[AIM OF THE TASK]: What you return should be every line below, word for word, and none of the images.

[LISTED RECORDS]:
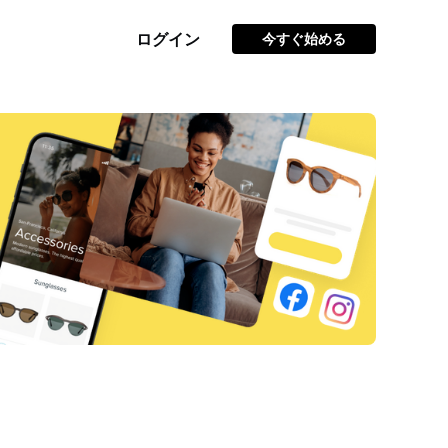
ログイン
今すぐ始める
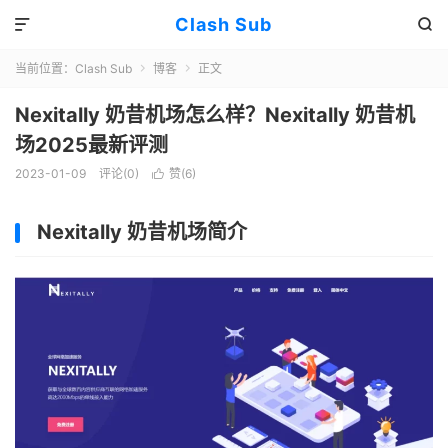
Clash Sub


当前位置：
Clash Sub
博客
正文


Nexitally 奶昔机场怎么样？Nexitally 奶昔机
场2025最新评测
2023-01-09
评论(0)
赞(
6
)

Nexitally 奶昔机场简介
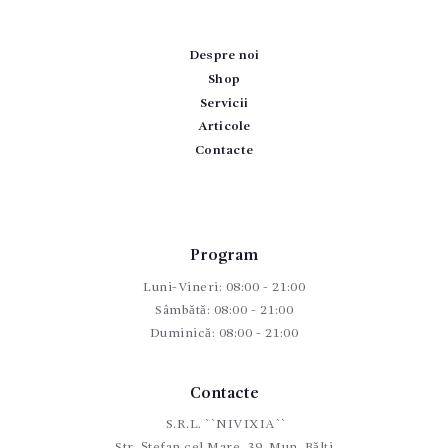
Despre noi
Shop
Servicii
Articole
Contacte
Program
Luni-Vineri: 08:00 - 21:00
Sâmbătă: 08:00 - 21:00
Duminică: 08:00 - 21:00
Contacte
S.R.L. ``NIVIXIA``
Str. Ștefan cel Mare, 39. Mun. Bălți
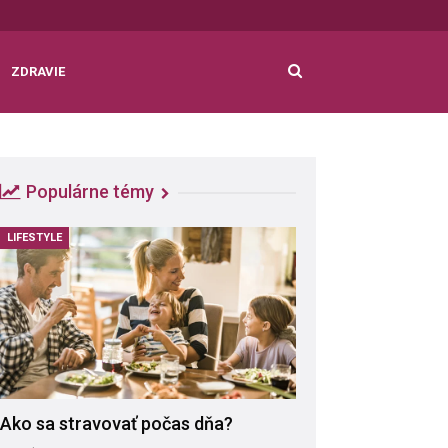
ZDRAVIE
Populárne témy
LIFESTYLE
Ako sa stravovať počas dňa?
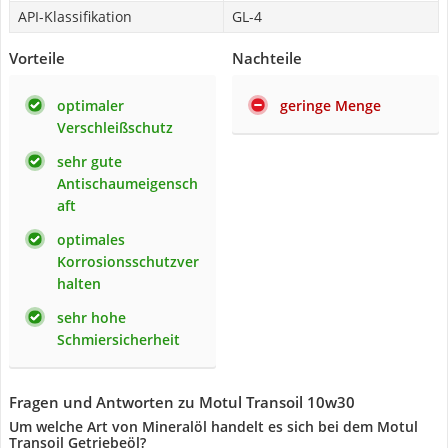
API-Klassifikation
GL-4
Vorteile
Nachteile
optimaler
geringe Menge
Verschleißschutz
sehr gute
Antischaumeigensch
aft
optimales
Korrosionsschutzver
halten
sehr hohe
Schmiersicherheit
Fragen und Antworten zu Motul Transoil 10w30
Um welche Art von Mineralöl handelt es sich bei dem Motul
Transoil Getriebeöl?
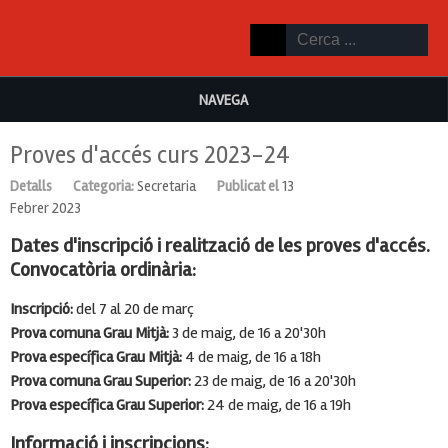
NAVEGA
Proves d'accés curs 2023-24
Detalls
Categoria:
Secretaria
Publicat el
13
Febrer 2023
Dates d'inscripció i realització de les proves d'accés.
Convocatòria ordinària:
Inscripció:
del 7 al 20 de març
Prova comuna Grau Mitjà:
3 de maig, de 16 a 20'30h
Prova específica Grau Mitjà:
4 de maig, de 16 a 18h
Prova comuna Grau Superior:
23 de maig, de 16 a 20'30h
Prova específica Grau Superior:
24 de maig, de 16 a 19h
Informació i inscripcions:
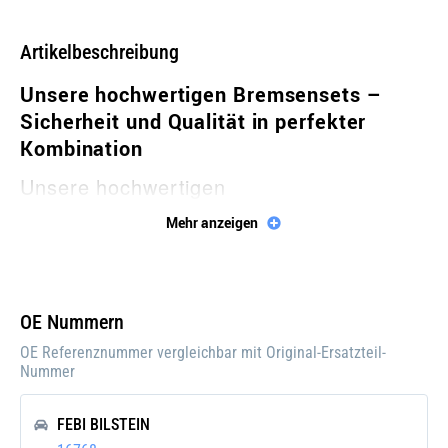
Artikelbeschreibung
Unsere hochwertigen Bremsensets –
Sicherheit und Qualität in perfekter
Kombination
Unsere hochwertigen
Bremsenkomplettsätze bieten Ihnen die
Mehr anzeigen
perfekte Kombination aus Bremsscheiben
und Bremsbelägen, um die Sicherheit und
Leistung Ihres Fahrzeugs zu maximieren.
OE Nummern
OE Referenznummer vergleichbar mit Original-Ersatzteil-
Produktmerkmale:
Nummer
Komplettset: Enthält passgenaue
FEBI BILSTEIN
Bremsscheiben und Bremsbeläge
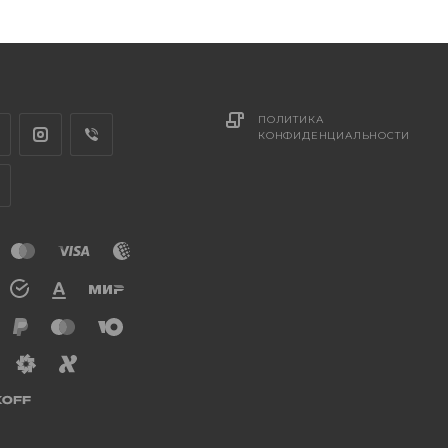
ПОЛИТИКА
КОНФИДЕНЦИАЛЬНОСТИ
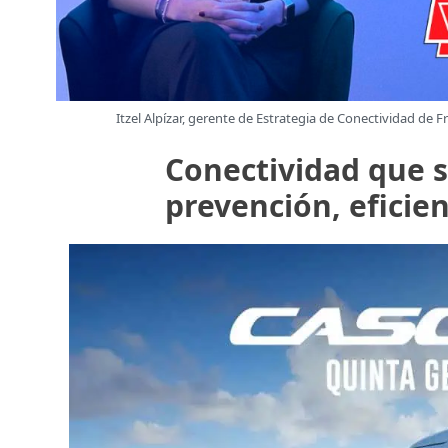
Itzel Alpízar, gerente de Estrategia de Conectividad de 
Conectividad que s
prevención, eficien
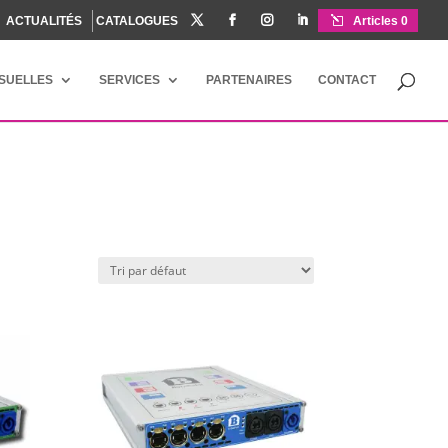
ACTUALITÉS
CATALOGUES




Articles 0
ISUELLES
SERVICES
PARTENAIRES
CONTACT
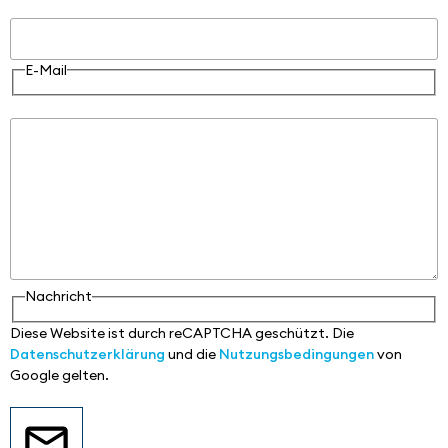
E-Mail
E-Mail
Nachricht
Nachricht
Diese Website ist durch reCAPTCHA geschützt. Die
Datenschutzerklärung
und die
Nutzungsbedingungen
von
Google gelten.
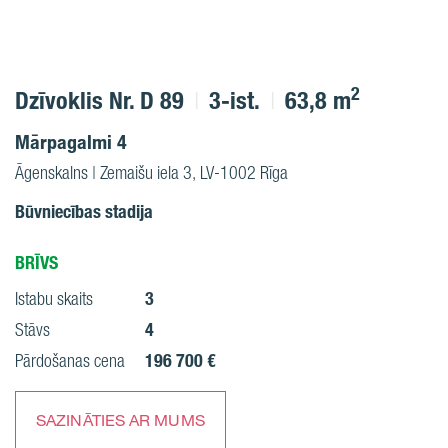
2
Dzīvoklis Nr. D 89
3-ist.
63,8 m
Mārpagalmi 4
Āgenskalns | Zemaišu iela 3, LV-1002 Rīga
Būvniecības stadija
BRĪVS
3
Istabu skaits
4
Stāvs
196 700 €
Pārdošanas cena
SAZINĀTIES AR MUMS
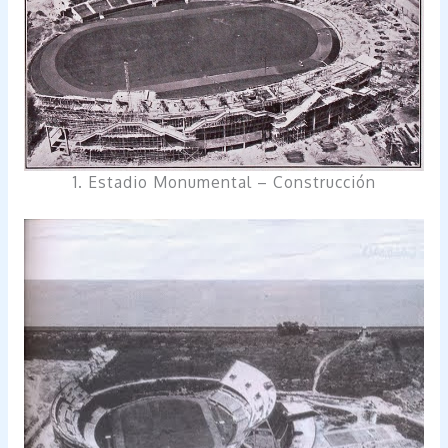
1. Estadio Monumental – Construcción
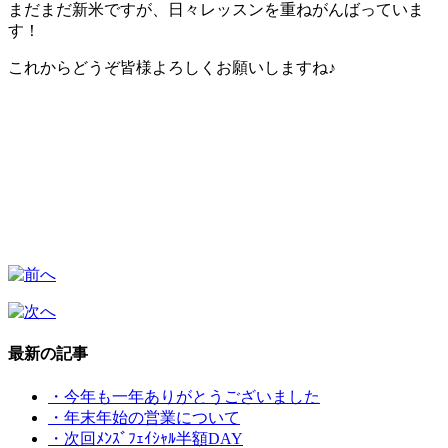
まだまだ新米ですが、日々レッスンを重ねがんばっていま
す！
これからどうぞ皆様よろしくお願いしますね♪
最新の記事
・今年も一年ありがとうございました
・年末年始の営業について
・次回ﾒﾝｽﾞﾌｪｲｼｬﾙ半額DAY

[TASK RESULT]:
ログイン
今すぐ始める
Clash Sub


当前位置：
Clash Sub
博客
正文


Nexitally 奶昔机场怎么样？Nexitally 奶昔机
场2025最新评测
2023-01-09
评论(0)
赞(
6
)

Nexitally 奶昔机场简介
Despre noi
Shop
Servicii
Articole
Contacte
Program
Luni-Vineri: 08:00 - 21:00
Sâmbătă: 08:00 - 21:00
Duminică: 08:00 - 21:00
Contacte
S.R.L. ``NIVIXIA``
Str. Ștefan cel Mare, 39. Mun. Bălți
ZDRAVIE
Populárne témy
LIFESTYLE
Ako sa stravovať počas dňa?
API-Klassifikation
GL-4
Vorteile
Nachteile
optimaler
geringe Menge
Verschleißschutz
sehr gute
Antischaumeigensch
aft
optimales
Korrosionsschutzver
halten
sehr hohe
Schmiersicherheit
Fragen und Antworten zu Motul Transoil 10w30
Um welche Art von Mineralöl handelt es sich bei dem Motul
Transoil Getriebeöl?
NAVEGA
Proves d'accés curs 2023-24
Detalls
Categoria:
Secretaria
Publicat el
13
Febrer 2023
Dates d'inscripció i realització de les proves d'accés.
Convocatòria ordinària:
Inscripció:
del 7 al 20 de març
Prova comuna Grau Mitjà:
3 de maig, de 16 a 20'30h
Prova específica Grau Mitjà:
4 de maig, de 16 a 18h
Prova comuna Grau Superior:
23 de maig, de 16 a 20'30h
Prova específica Grau Superior:
24 de maig, de 16 a 19h
Informació i inscripcions:
Artikelbeschreibung
Unsere hochwertigen Bremsensets –
Sicherheit und Qualität in perfekter
Kombination
Unsere hochwertigen
Bremsenkomplettsätze bieten Ihnen die
Mehr anzeigen
perfekte Kombination aus Bremsscheiben
und Bremsbelägen, um die Sicherheit und
Leistung Ihres Fahrzeugs zu maximieren.
OE Nummern
OE Referenznummer vergleichbar mit Original-Ersatzteil-
Produktmerkmale:
Nummer
Komplettset: Enthält passgenaue
FEBI BILSTEIN
Bremsscheiben und Bremsbeläge
ПОЛИТИКА
КОНФИДЕНЦИАЛЬНОСТИ
Itzel Alpízar, gerente de Estrategia de Conectividad de 
Conectividad que s
prevención, eficien
ACTUALITÉS
CATALOGUES




Articles 0
ISUELLES
SERVICES
PARTENAIRES
CONTACT
E-Mail
E-Mail
Nachricht
Nachricht
Diese Website ist durch reCAPTCHA geschützt. Die
Datenschutzerklärung
und die
Nutzungsbedingungen
von
Google gelten.
2
Dzīvoklis Nr. D 89
3-ist.
63,8 m
Mārpagalmi 4
Āgenskalns | Zemaišu iela 3, LV-1002 Rīga
Būvniecības stadija
BRĪVS
3
Istabu skaits
4
Stāvs
196 700 €
Pārdošanas cena
SAZINĀTIES AR MUMS
1. Estadio Monumental – Construcción
まだまだ新米ですが、日々レッスンを重ねがんばっていま
す！
これからどうぞ皆様よろしくお願いしますね♪
最新の記事
・今年も一年ありがとうございました
・年末年始の営業について
・次回ﾒﾝｽﾞﾌｪｲｼｬﾙ半額DAY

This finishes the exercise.